When I think about who I am, in terms of my identity, if I named one, I’d be denying the other two, so the only way that I can feel that everything is represented is this colourful mess.
“My father taught me what was meaningful and purposeful in a life was a life of service, and he always used to emphasise this service to others.”
Yes. Those tensions within my own identity of different cultures – and also the joys from within it – mean I find that it’s helped me maybe listen a little bit deeper and to seek out ways in which we can journey together. There’s this inclusive understanding, the complexities of diversity, but unifying behind a common good, within the Uniting Church, that I’ve really connected to individually.
My father taught me that what was meaningful and purposeful in a life was a life of service, and he always used to emphasise this service to others – even down to my years as a motor mechanic, because he said our family didn’t have any mechanics. I remember looking at the office of my first placement, and it was a beautiful office, and all I could think was that its beauty would match the responsibility that comes with being in such a beautiful office. My upbringing told me that there was a responsibility to those things, instead of considering it in terms of privilege.
I’m compelled not only by my own faith, but this genuine love for humanity to stand and believe that peace is still possible. I’m drawn by the story and the gospel in the New Testament of the disciples and Jesus in the boat when they’re in the storm and the disciples are frightened. The wisdom of that story, to me, is that it says you don’t fully understand what peace is until you’ve experienced the depths of tragedies.
Right now, storms are happening and it doesn’t mean we don’t respond to them. It does mean that we stand upon a common good, and we are careful because the nuances are unique to that situation. I believe that we need to spend real time in the storm, to be able to offer the peace that’s actually going to last. It’s not one size fits all. Not one storm is explained. Not one group explains the whole group. And that’s the challenge.
There is this kind of growing voice that’s simmering back here in Australia – racism, discrimination, Australia Day – and how do we engage with that honestly? It’s almost like you need to be on one or the other.

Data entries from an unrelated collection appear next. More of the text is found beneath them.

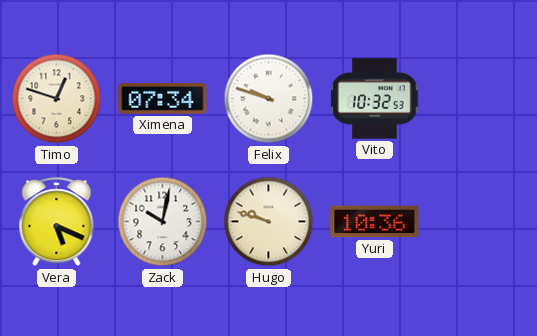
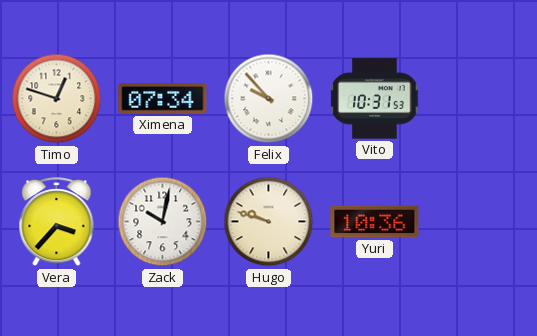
Felix: 9:48 -> 9:53
Vito: 10:32 -> 10:31
Vera: 5:19 -> 3:37
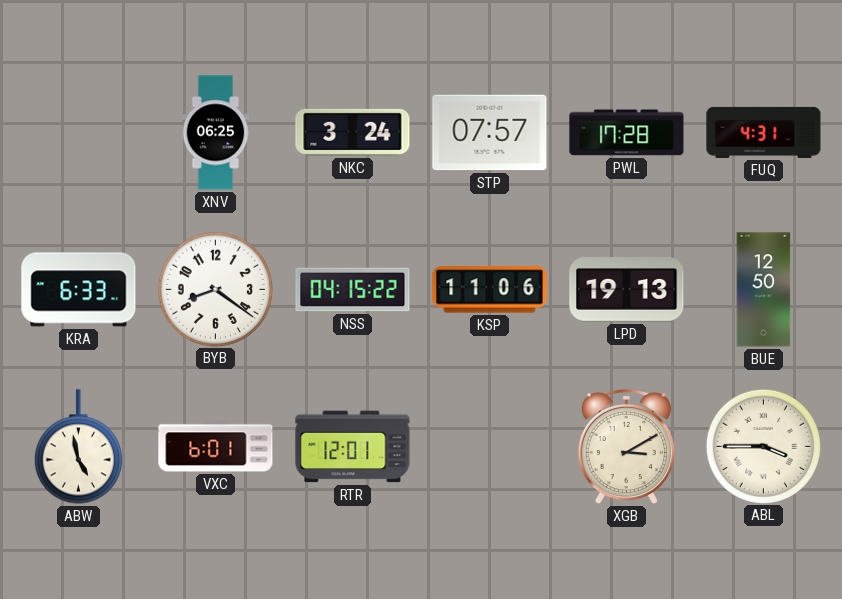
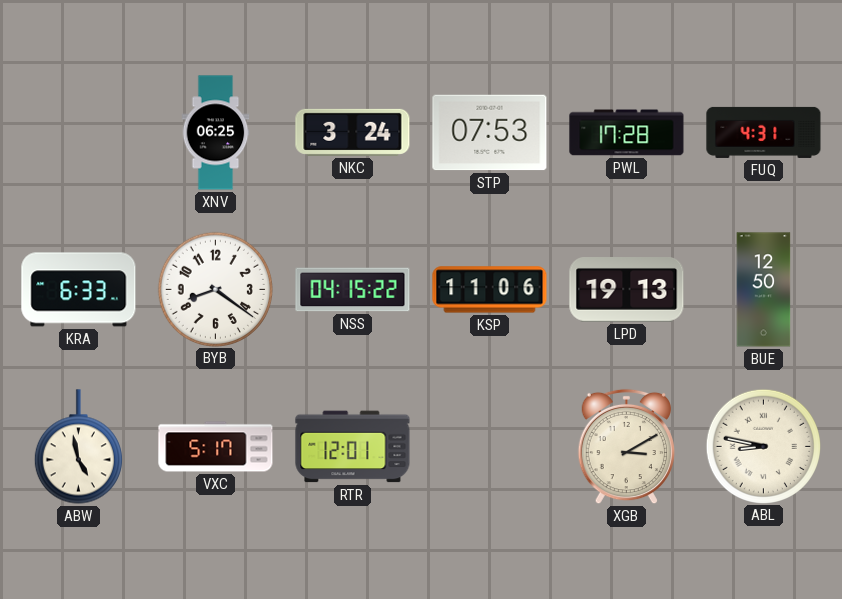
STP: 07:57 -> 07:53
VXC: 6:01 -> 5:17
ABL: 3:45 -> 8:47
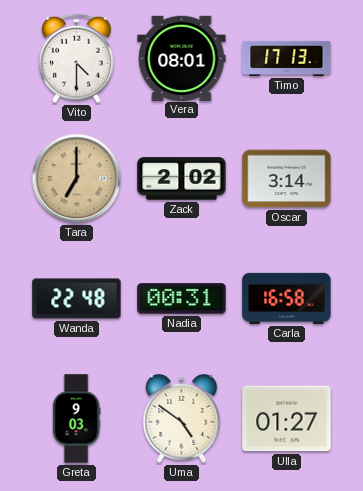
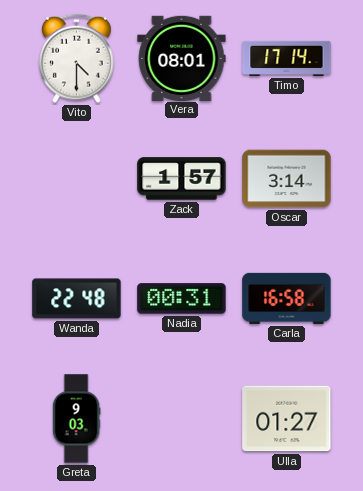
Timo: 17:13 -> 17:14
Tara: 7:00 -> none
Zack: 2:02 -> 1:57
Uma: 4:51 -> none
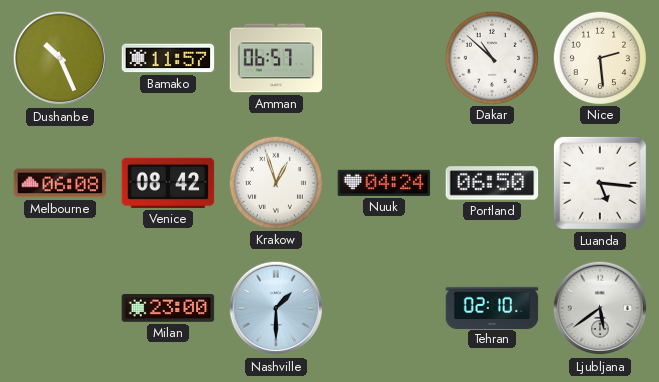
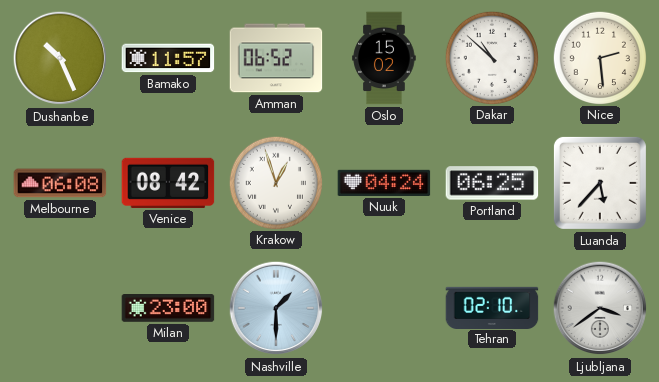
Amman: 06:57 -> 06:52
Oslo: none -> 15:02
Portland: 06:50 -> 06:25
Luanda: 5:16 -> 5:37
Ljubljana: 5:39 -> 3:39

The “colourful mess” that I come from says there’s a tension in the middle, and people say, “Oh no, you can’t be just sitting on the fence.” It’s not sitting on the fence, it’s actually being in the storm that defines the strength of it, so that instead of being polarised either this way or that, the tension that lies in the middle is perhaps where the grace and the peace reside. It’s that wrestling within that storm that builds the resilience or our humanity to see beyond just the classifications that we have.